Hay muchas Españas, no sólo una. Pero de todas las conocidas hay una que es bien principal, que nunca está unida, ni tiene grandeza ni, de ninguna manera, es libre, más bien prisionera de los resentimientos que la atormentan. Tampoco va más allá, tampoco hace caso del Plus Ultra de las columnas de Hércules, porque se ha conformado con la antigua leyenda que había antes, con el Non Plus Ultra de cuando ignoraba que existía América, quieta y satisfecha de sí misma a su cueva, adormecida como el yeso, atrapada en sus propios miedos, arrastrando todas las largas cadenas de todos los fantasmas de su rancio abolengo. Es la España siniestra, la más miserable y vengativa, la España carnicera que todo lo roba y que todo lo devora y que nunca tiene ni tendrá suficiente, porque no es verdad que mate para acallar su estómago sino su mala conciencia, la poquedad de su espíritu, su mezquindad atávica que quiere hacer pasar por moderación y cordura. No es de hoy, ni de ayer, ni de anteayer ni del otro que los jueces son venales, comprados por personas que llénanse la boca con las palabras decencia y regeneración. No es de ahora que los tribunales son prostituidos por la puerta trasera, prostituidos mediante el pago de un precio en metálico, en metal pesado. España ha quedado aplastada por su propio sarcasmo. España ha hecho del engaño, de la impostura, de la picaresca, uno de los falsos emblemas de su identidad colectiva, de su nacionalismo sordo y enloquecido, incapaz de civilizarse y respirar. Olvidando, paradójicamente, la gran lección de la literatura del Siglo de Oro. Y es que el mentiroso siempre acaba siendo descubierto y derrotado.

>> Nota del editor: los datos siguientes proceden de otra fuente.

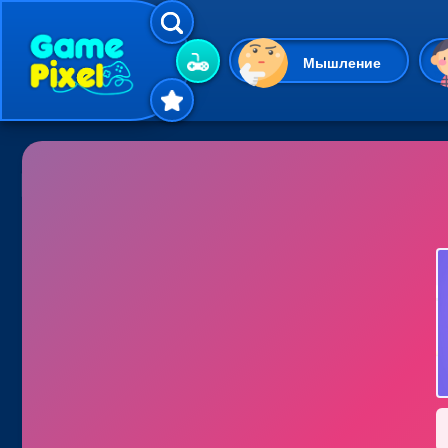
Мышление
Гиперказуальные
Одевалки
Шарики
Маджонг
Кликеры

España es una estafa y vive de la estafa. No es un juez o dos o tres o trescientos. Es que, además, todo el mundo lo sabía y miraba hacia otro lado. Es que unos delinquían y los demás, todos los demás, eran colaboradores necesarios, partícipes imprescindibles de la estafa. Es que las relaciones incestuosas entre los poderes del Estado no son la excepción sino la norma sagrada, es que no existe ningún contrapeso que equilibre ningún peso, es que en definitiva, no hay democracia, ni hay ninguna Constitución, sólo un colosal magma informe, compuesto por el patriotismo más equivocado y absurdo, por el patriotismo que ha hecho perder el mundo de vista a los principales dirigentes españoles. Ahora, por fin, se entiende mejor que los medios de comunicación españolistas hablen a cada momento de la Alemania nazi y revisen todos los detalles de aquel período de la historia. El engaño patriótico necesita, para que sea creíble, como en los regímenes totalitarios, la desaparición, el eclipse, de la ética y de la honradez. España tiene una larga, profunda, mala conciencia, una herida abierta, por eso hace siglos que se reboza la boca diciendo siempre no sé qué de una honra y de unos barcos perdidos.

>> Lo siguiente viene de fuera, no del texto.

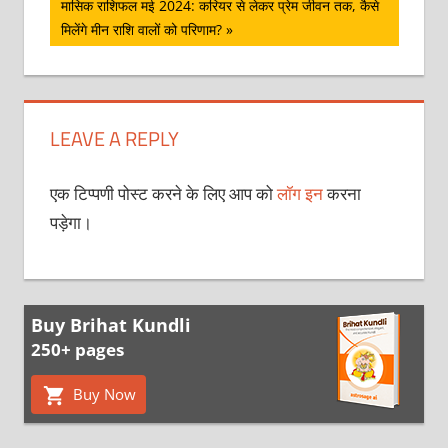
Next
मासिक राशिफल मई 2024: करियर से लेकर प्रेम जीवन तक, कैसे
Post:
मिलेंगे मीन राशि वालों को परिणाम?
LEAVE A REPLY
एक टिप्पणी पोस्ट करने के लिए आप को
लॉग इन
करना
पड़ेगा।
Buy Brihat Kundli
250+ pages
Buy Now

Toda la literatura picaresca es determinista. El mentiroso intenta, incansable, mejorar su situación económica estirando más el brazo que la manga, intenta que alguien pague en su lugar, pero la trampa no funciona indefinidamente. La gente no es tan idiota como piensa el mentiroso. Después de todo el mentiroso siempre fracasa. Fracasa y se jode. Porque la hipocresía social no consigue alargarle las piernas a la mentira, porque la miseria y el desprestigio siempre terminan con el pícaro español, en todo el planeta. Decadencia moral y económica, degeneración y corrupción, este es el panorama en el que nace y se desarrolla la mentira sistémica, creando relaciones viciadas e intolerables, que son las hermandades, los rufianes, la mafia, el hampa, la chusma. De las que nos hablan la literatura española del Lazarillo hasta Quevedo y más allá, hasta Juan Marsé y Pérez Reverte. La fascinación española por la mentira, por el engaño, es muy antigua y peligrosa, es prácticamente una droga. San Agustín, el muy honorable amazig en lengua latina, ya tronaba contra Prisciliano de Ávila en el año 395 de nuestra era. Mientras que el santo repudiaba la hipocresía, el engaño y la mentira, para el obispo de Ávila, la mentira estaba justificada si servía para beneficiar a la santa religión. Agustín le contradecía, severo, insistente, ya que, decía, si la muerte mata el cuerpo, la mentira mata el alma. El virus de Prisciliano se hizo fuerte, según los estudiosos, en toda la Península Ibérica. Y condiciona, aún hoy, la personalidad moral de un número indeterminado de personas en el sur de Europa y el norte de África.